WORK ITEM: Your task is to copy each line of the records that includes the string "style".

══════

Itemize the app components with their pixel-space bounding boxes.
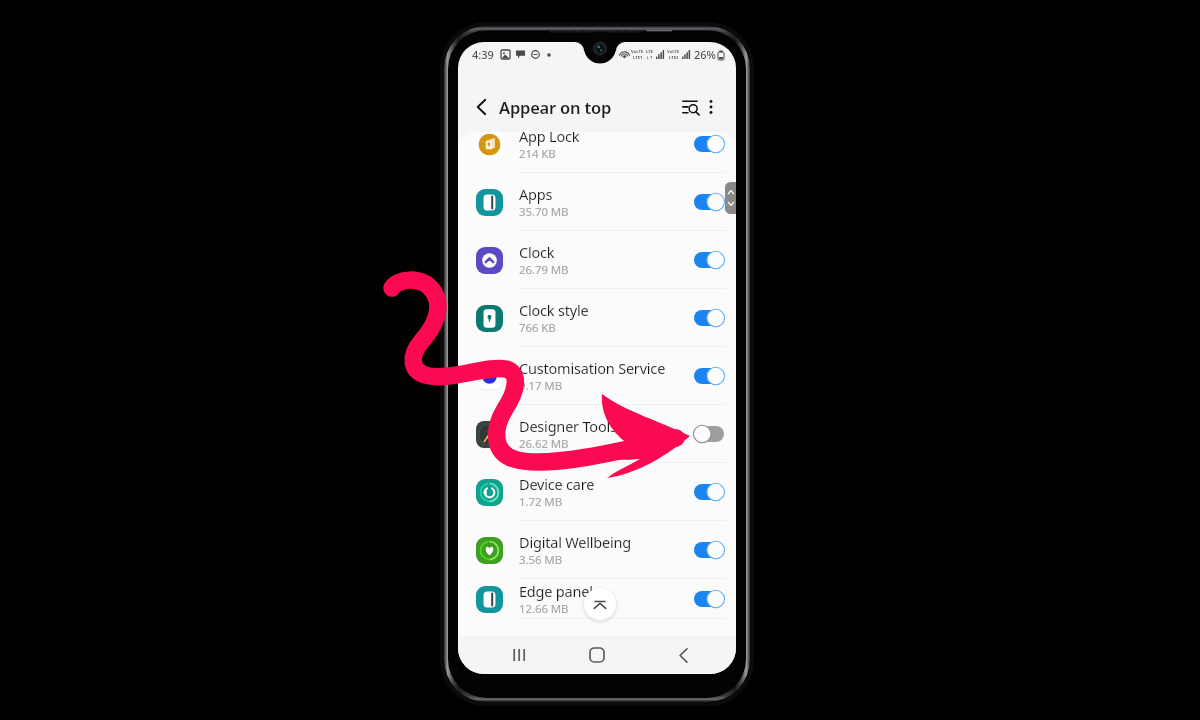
staticText: Customisation Service — [519, 358, 666, 378]
button[interactable]: Apps — [458, 173, 736, 231]
staticText: Designer Tools Pro — [519, 416, 643, 436]
button[interactable]: Device care — [458, 463, 736, 521]
staticText: Appear on top — [499, 96, 612, 118]
staticText: Apps — [519, 184, 553, 204]
staticText: 26% — [694, 47, 716, 62]
staticText: 3.56 MB — [519, 552, 563, 568]
button[interactable]: On — [694, 481, 724, 503]
staticText: ↓↑ — [646, 55, 654, 60]
button[interactable]: On — [694, 365, 724, 387]
staticText: 214 KB — [519, 146, 556, 162]
staticText: 26.79 MB — [519, 262, 569, 278]
button[interactable]: Off — [694, 423, 724, 445]
button[interactable]: Navigate up — [464, 90, 498, 124]
button[interactable]: On — [694, 588, 724, 610]
staticText: LTE1 — [633, 55, 643, 61]
button[interactable]: Clock style — [458, 289, 736, 347]
button[interactable]: Back — [665, 637, 701, 673]
button[interactable]: Clock — [458, 231, 736, 289]
staticText: App Lock — [519, 132, 580, 146]
button[interactable]: On — [694, 539, 724, 561]
staticText: LTE — [646, 49, 654, 55]
button[interactable]: Search — [674, 90, 708, 124]
staticText: 766 KB — [519, 320, 556, 336]
staticText: 35.70 MB — [519, 204, 569, 220]
staticText: 26.62 MB — [519, 436, 569, 452]
button[interactable]: Designer Tools Pro — [458, 405, 736, 463]
staticText: Clock — [519, 242, 555, 262]
staticText: VoLTE — [631, 49, 644, 55]
button[interactable]: App Lock — [458, 132, 736, 173]
staticText: Clock style — [519, 300, 589, 320]
button[interactable]: Digital Wellbeing — [458, 521, 736, 579]
button[interactable]: Home — [579, 637, 615, 673]
staticText: 12.66 MB — [519, 601, 569, 617]
button[interactable]: On — [694, 133, 724, 155]
staticText: 1.72 MB — [519, 494, 563, 510]
staticText: Digital Wellbeing — [519, 532, 632, 552]
button[interactable]: Customisation Service — [458, 347, 736, 405]
button[interactable]: Scroll to top — [584, 588, 616, 620]
staticText: Edge panels — [519, 581, 600, 601]
button[interactable]: More options — [694, 90, 728, 124]
staticText: 4:39 — [472, 47, 494, 62]
button[interactable]: Recents — [501, 637, 537, 673]
staticText: 9.17 MB — [519, 378, 563, 394]
button[interactable]: Scroll bar — [725, 182, 736, 214]
staticText: LTE2 — [669, 55, 679, 61]
button[interactable]: On — [694, 249, 724, 271]
button[interactable]: Edge panels — [458, 579, 736, 619]
button[interactable]: On — [694, 191, 724, 213]
staticText: VoLTE — [667, 49, 680, 55]
staticText: Device care — [519, 474, 595, 494]
button[interactable]: On — [694, 307, 724, 329]
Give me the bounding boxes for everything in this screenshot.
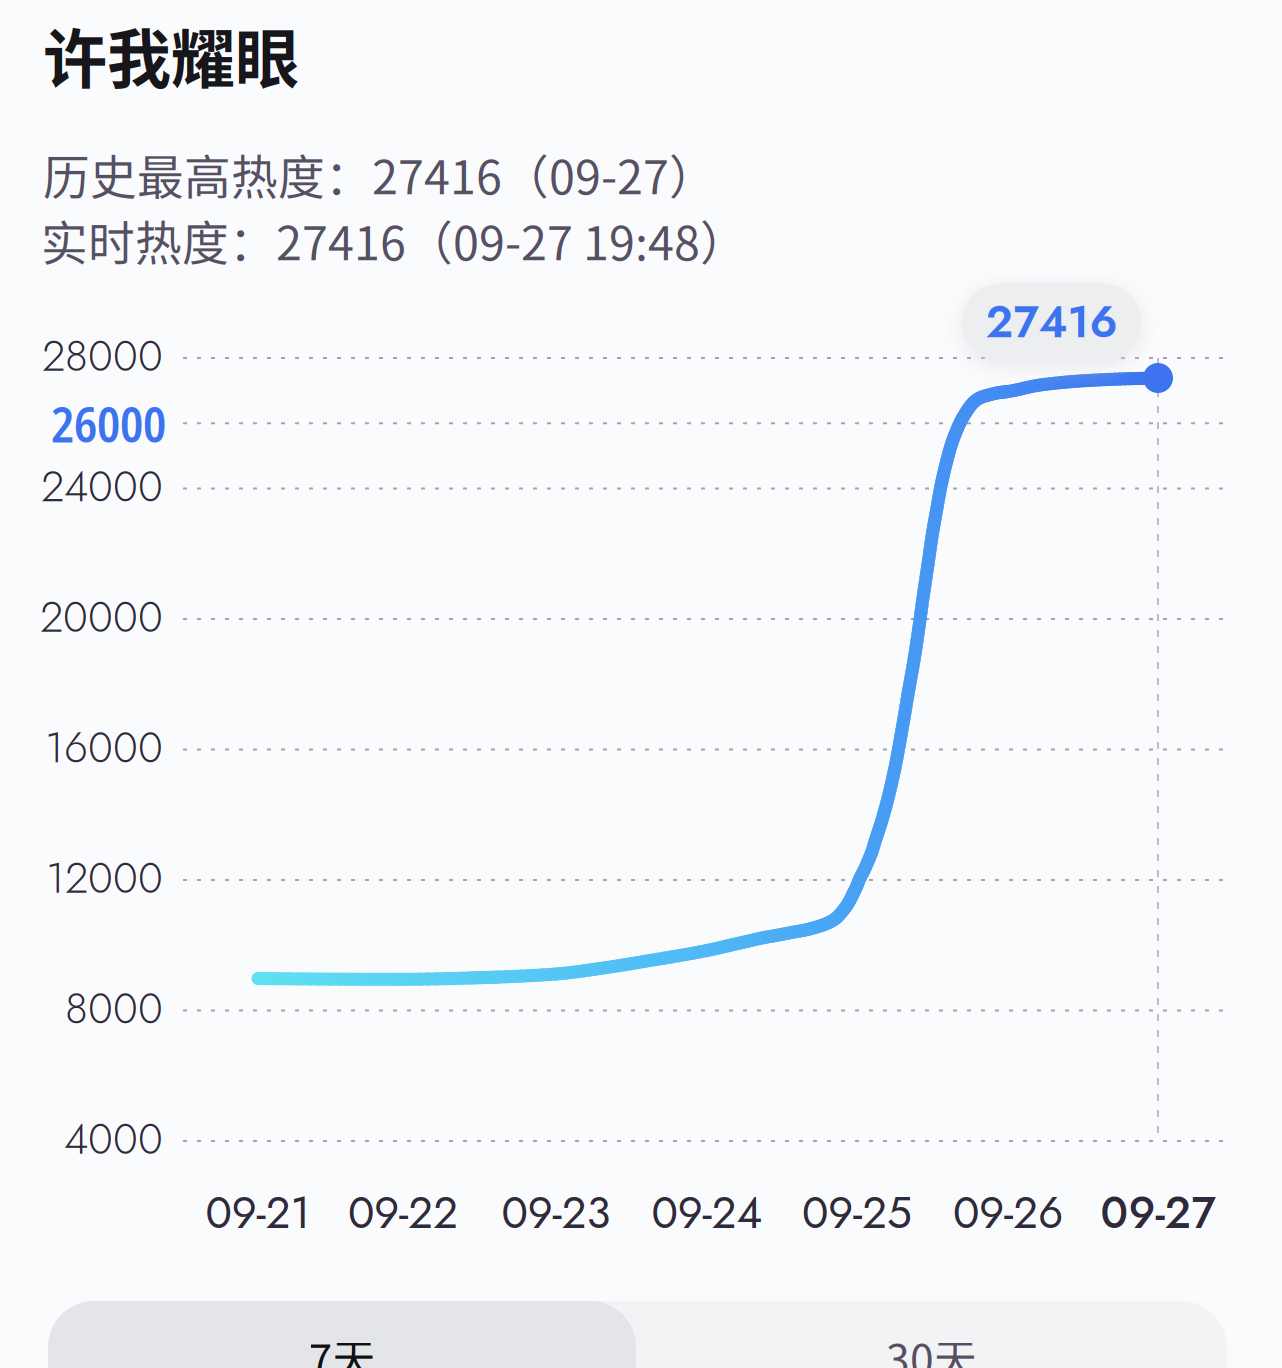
staticText: 许我耀眼 [43, 8, 299, 101]
staticText: 09-24 [652, 1181, 762, 1245]
staticText: 27416 [986, 290, 1118, 354]
staticText: 28000 [42, 325, 163, 387]
staticText: 8000 [65, 978, 163, 1039]
button[interactable]: 7天 [48, 1301, 636, 1368]
staticText: 历史最高热度：27416（09-27） [43, 140, 716, 208]
staticText: 实时热度：27416（09-27 19:48） [41, 206, 747, 274]
staticText: 12000 [46, 847, 163, 909]
staticText: 30天 [886, 1326, 977, 1368]
staticText: 4000 [64, 1108, 163, 1170]
button[interactable]: 30天 [636, 1301, 1227, 1368]
staticText: 20000 [40, 586, 163, 648]
staticText: 24000 [41, 456, 163, 517]
staticText: 09-25 [802, 1181, 912, 1245]
staticText: 09-27 [1100, 1181, 1216, 1245]
staticText: 26000 [51, 391, 166, 457]
staticText: 16000 [45, 716, 163, 778]
staticText: 09-22 [348, 1181, 458, 1245]
staticText: 09-26 [953, 1181, 1063, 1245]
staticText: 09-23 [502, 1181, 610, 1245]
staticText: 7天 [308, 1326, 376, 1368]
staticText: 09-21 [206, 1181, 310, 1245]
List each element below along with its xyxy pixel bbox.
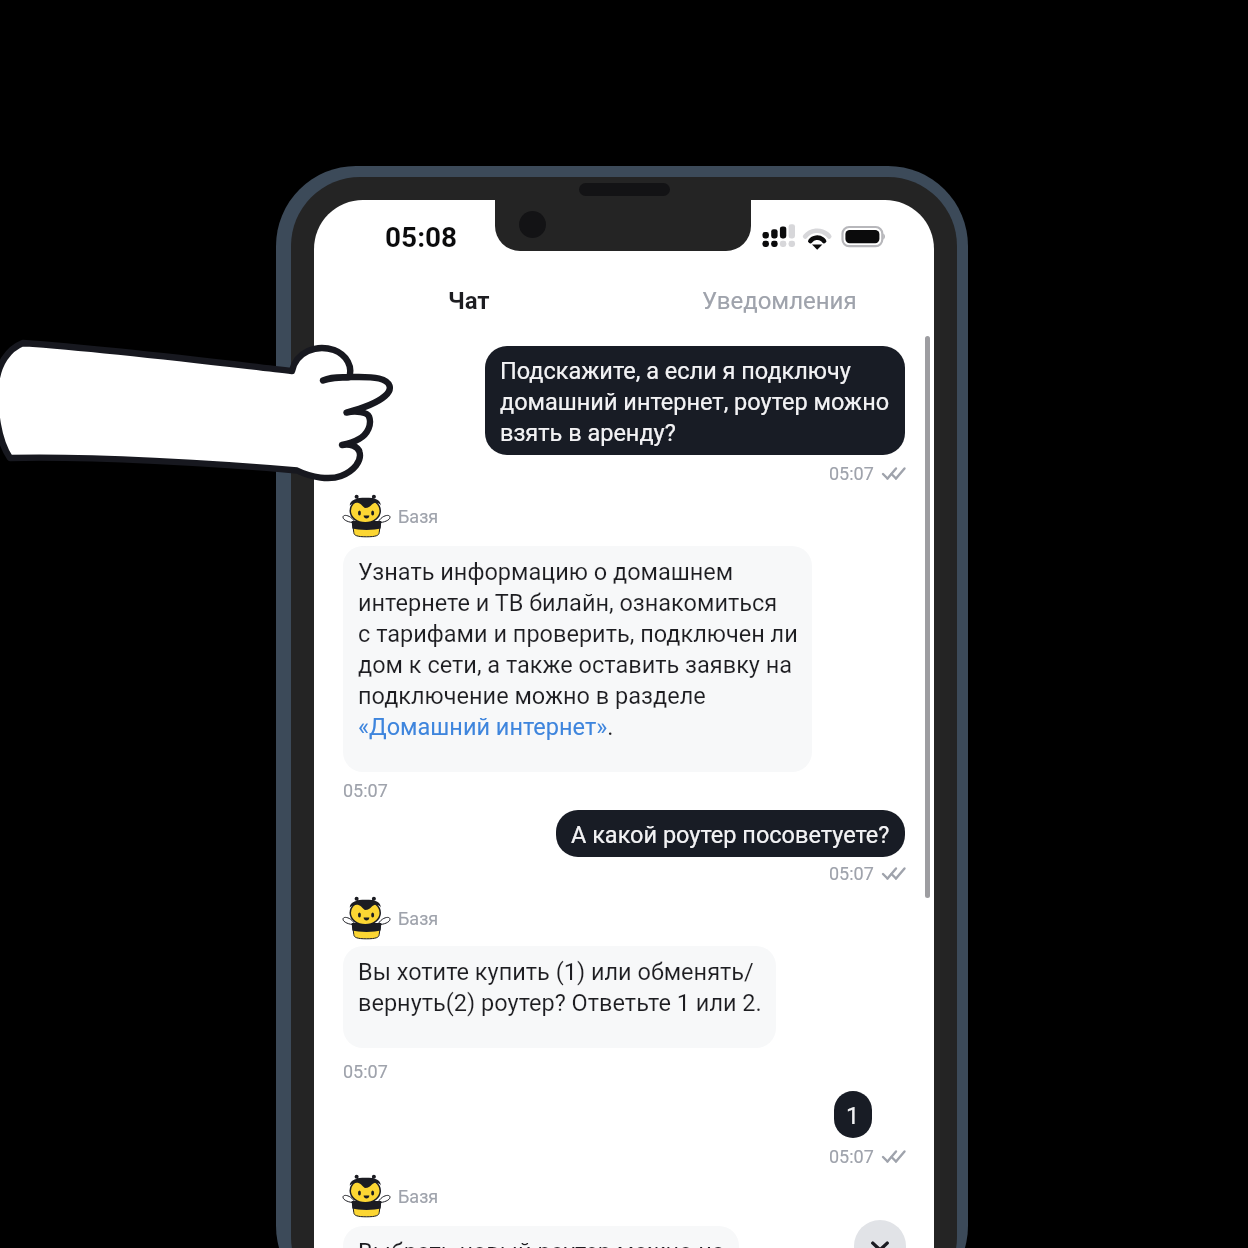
button[interactable]: Чат: [314, 284, 624, 318]
staticText: 05:08: [385, 221, 458, 254]
other: Pointing hand: [0, 0, 1248, 1248]
button[interactable]: Вы хотите купить (1) или обменять/ верну…: [343, 946, 776, 1048]
staticText: Базя: [398, 1186, 439, 1207]
button[interactable]: Выбрать новый роутер можно на сайте: [343, 1226, 739, 1248]
staticText: 05:07: [343, 1061, 388, 1082]
staticText: Подскажите, а если я подключу домашний и…: [500, 354, 890, 447]
staticText: Базя: [398, 506, 439, 527]
staticText: 1: [846, 1099, 860, 1130]
button[interactable]: А какой роутер посоветуете?: [556, 810, 905, 857]
staticText: 05:07: [829, 1146, 874, 1167]
staticText: Уведомления: [702, 287, 857, 315]
staticText: 05:07: [829, 863, 874, 884]
staticText: 05:07: [829, 463, 874, 484]
button[interactable]: 1: [834, 1091, 872, 1138]
staticText: Базя: [398, 908, 439, 929]
button[interactable]: Уведомления: [624, 284, 934, 318]
staticText: Узнать информацию о домашнем интернете и…: [358, 555, 798, 741]
button[interactable]: Подскажите, а если я подключу домашний и…: [485, 346, 905, 455]
staticText: Вы хотите купить (1) или обменять/ верну…: [358, 955, 762, 1017]
staticText: 05:07: [343, 780, 388, 801]
button[interactable]: Узнать информацию о домашнем интернете и…: [343, 546, 812, 772]
staticText: А какой роутер посоветуете?: [571, 818, 890, 849]
button[interactable]: Scroll to bottom: [854, 1220, 906, 1248]
staticText: Выбрать новый роутер можно на сайте: [358, 1235, 725, 1248]
staticText: Чат: [448, 287, 490, 315]
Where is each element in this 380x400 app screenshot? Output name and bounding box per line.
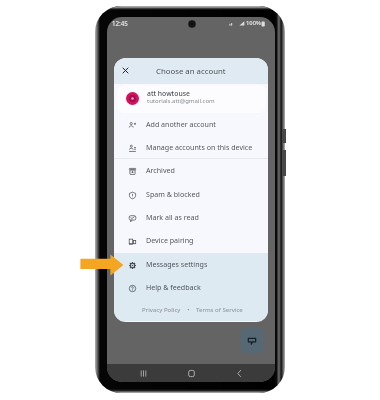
button[interactable]: Spam & blocked <box>114 184 268 207</box>
staticText: Device pairing <box>146 235 194 245</box>
button[interactable]: Recent apps <box>135 366 151 380</box>
button[interactable]: Help & feedback <box>114 277 268 300</box>
button[interactable]: Manage accounts on this device <box>114 137 268 160</box>
staticText: Spam & blocked <box>146 189 200 199</box>
staticText: Archived <box>146 165 175 175</box>
staticText: att howtouse <box>147 89 190 98</box>
staticText: Messages settings <box>146 259 208 269</box>
staticText: Help & feedback <box>146 282 201 292</box>
staticText: 12:45 <box>112 19 128 27</box>
button[interactable]: Back <box>231 366 247 380</box>
button[interactable]: att howtouse <box>117 85 266 113</box>
staticText: Add another account <box>146 119 216 129</box>
button[interactable]: Add another account <box>114 114 268 137</box>
button[interactable]: Mark all as read <box>114 207 268 230</box>
staticText: • <box>181 305 196 313</box>
button[interactable]: Home <box>183 366 199 380</box>
button[interactable]: Messages settings <box>114 254 268 277</box>
button[interactable]: Device pairing <box>114 230 268 253</box>
button[interactable]: Start new chat <box>240 328 264 353</box>
staticText: Mark all as read <box>146 212 199 222</box>
button[interactable]: Privacy Policy <box>142 305 181 313</box>
button[interactable]: Close <box>118 63 133 78</box>
button[interactable]: Archived <box>114 160 268 183</box>
staticText: Choose an account <box>156 66 226 77</box>
button[interactable]: Terms of Service <box>196 305 243 313</box>
staticText: tutorials.att@gmail.com <box>147 97 215 105</box>
staticText: 100% <box>246 19 261 27</box>
staticText: Manage accounts on this device <box>146 142 253 152</box>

══════

ANSWER FOR THIS EXERCISE:
button[interactable]: Clock style — [458, 289, 736, 347]
staticText: Clock style — [519, 300, 589, 320]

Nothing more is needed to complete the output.